Eun made such remarks during a National Policy Committee meeting on July 1. During the meeting, Yun Chang-hyun, a lawmaker with the main opposition People Power Party, criticized the FSC for “passing on their responsibility to banks.”
Yun’s attack stems from the FSC’s way of enforcing the Financial Transactions Reports Act (FTRA), AML legislation that was amended in March 2020 to apply to crypto firms. The FTRA requires exchanges to register with the FSC’s Financial Intelligence Unit (FIU) by Sept. 24, 2021.
In its FTRA enforcement decree, however, the FSC stated that it will not accept registrations from exchanges with fiat on-ramps that haven’t acquired partnerships with commercial banks, making banks the de facto regulators that administer the first step of the registration process.
Exchanges need bank partnerships because the FTRA requires all exchanges with fiat on-ramps to have their users to register under their real names and link their personal bank accounts.
(Up until now, users were allowed to register under various usernames and deposit cash into an exchange’s company account to purchase intra-platform credits that could be used to purchase crypto. These company accounts are referred to as “hive accounts” because a single account houses multiple users. The updated FTRA bans exchanges from using hive accounts.)
“The FSC and the FIU are the financial institutions that exchanges have to register with, but the first phase of the registration process is being administered by the banks,” Yun said.
“Financial regulators are basically outsourcing the grunt administrative work to banks, and the banks themselves are struggling with this process,” he added.
The FTRA requires banks to report any suspicious activity from crypto exchanges to the FIU. This puts them in a tricky situation. Let’s say a crypto exchange engages in shady activity that violates AML laws, is linked to a pump-and-dump scheme, or lists a token project that is convicted of fraud. Let’s say the exchange’s bank partner failed to detect such shady activity beforehand and therefore fails to report it to the FIU. The FSC would essentially hold said bank responsible and levy a penalty.
This burden is the reason why banks have been so hesitant to partner with crypto exchanges.
Banks have similar AML responsibilities when it comes to cash transfers
In defense of the FSC, Eun pointed out that banks already have a similar responsibility when it comes to cash transactions and transfers. For instance, banks are required to report all transactions that amount to over 10 million won ($8,830) to the FIU. If a transaction is later linked to money laundering or illegal finance and it turns out that the bank that facilitated the transaction didn’t report it, the bank will be punished.

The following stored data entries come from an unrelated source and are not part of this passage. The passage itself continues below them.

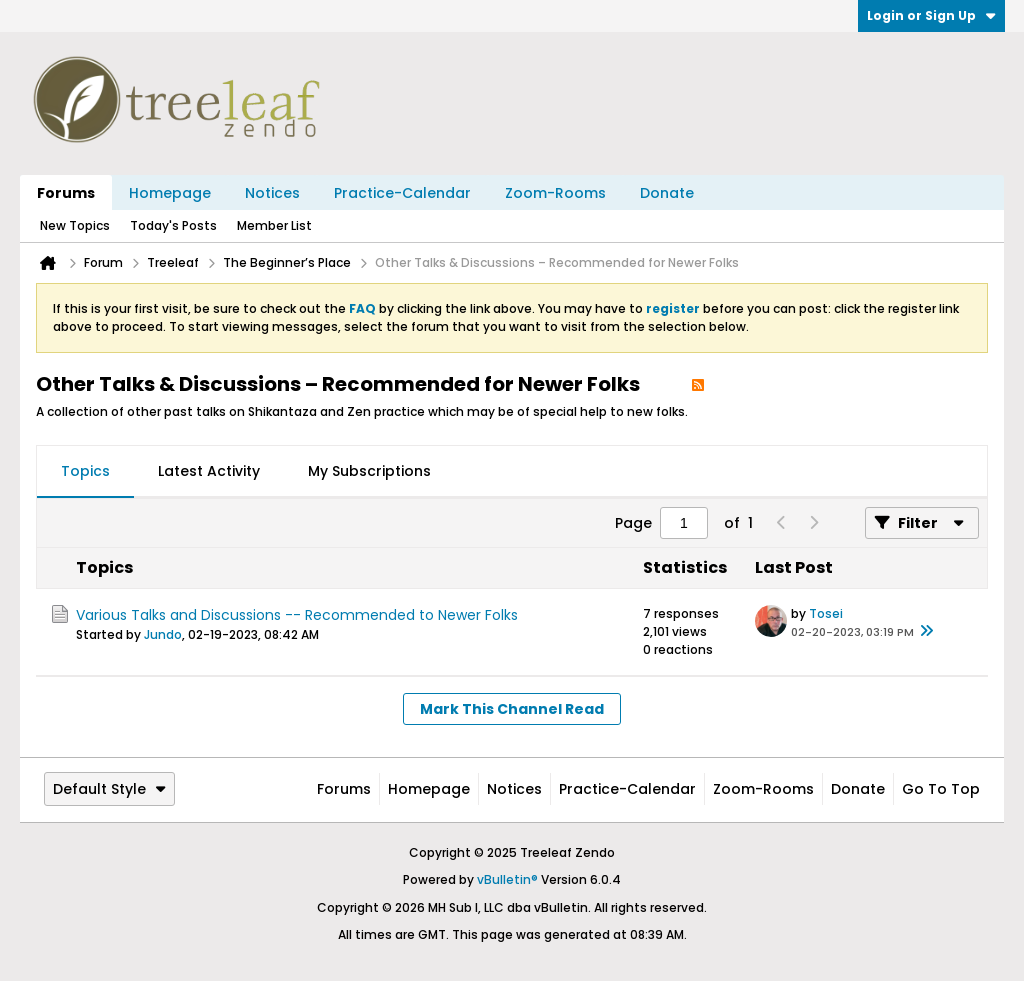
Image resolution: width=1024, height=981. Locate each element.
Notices (272, 193)
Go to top (941, 789)
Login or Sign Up (931, 15)
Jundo (163, 634)
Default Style (109, 789)
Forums (66, 193)
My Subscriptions (369, 471)
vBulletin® (507, 879)
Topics (85, 471)
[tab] (85, 472)
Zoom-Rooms (555, 193)
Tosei (826, 613)
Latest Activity (209, 471)
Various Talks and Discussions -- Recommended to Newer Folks (297, 615)
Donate (667, 193)
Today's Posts (173, 225)
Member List (274, 225)
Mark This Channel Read (512, 709)
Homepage (170, 193)
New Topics (75, 225)
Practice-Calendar (402, 193)
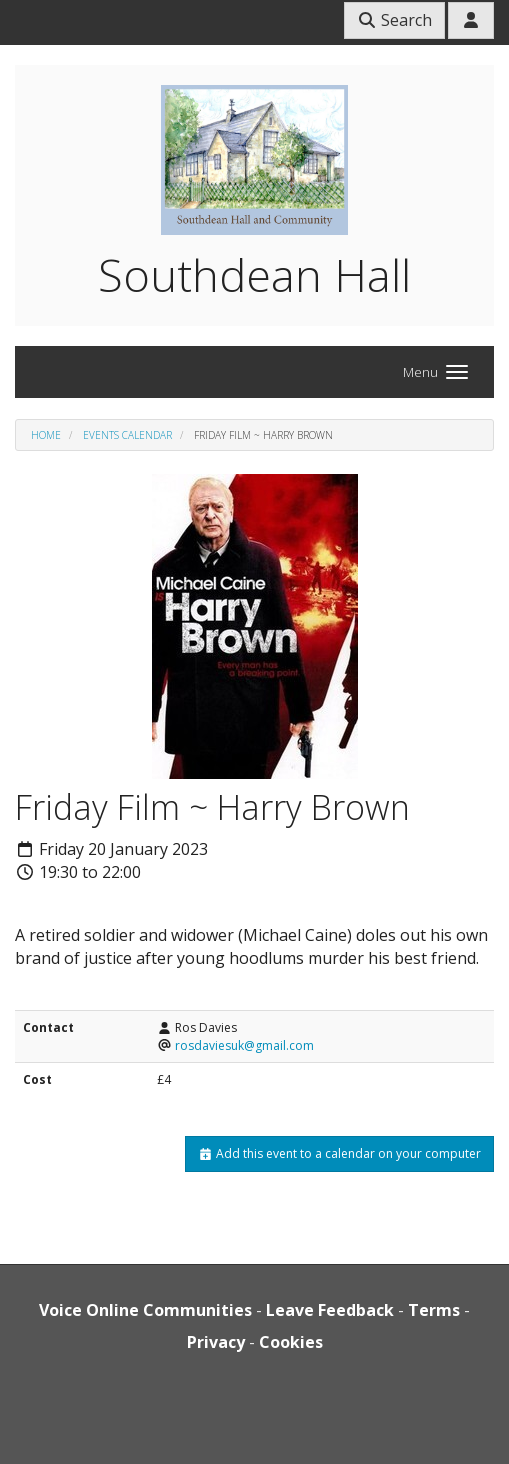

“It’s up to the banks to judge whether or not they can handle the extra work that comes with partnering with a virtual asset exchange. It’s not the FSC’s responsibility to make that decision for them.” Eun said.
“If they can’t even do that, they shouldn’t be in the banking business.”
Only four exchanges -- Bithumb, Upbit, Korbit and Coinone -- currently have bank partnerships, but their contracts need to be renewed. South Korean banks are currently reviewing their partnerships with banks to determine whether or not they’ll continue their contracts past Sept. 24. If an exchange fails to secure a bank partnership, then it’s not even eligible for FIU registration, which makes the process that much more simpler for the FSC.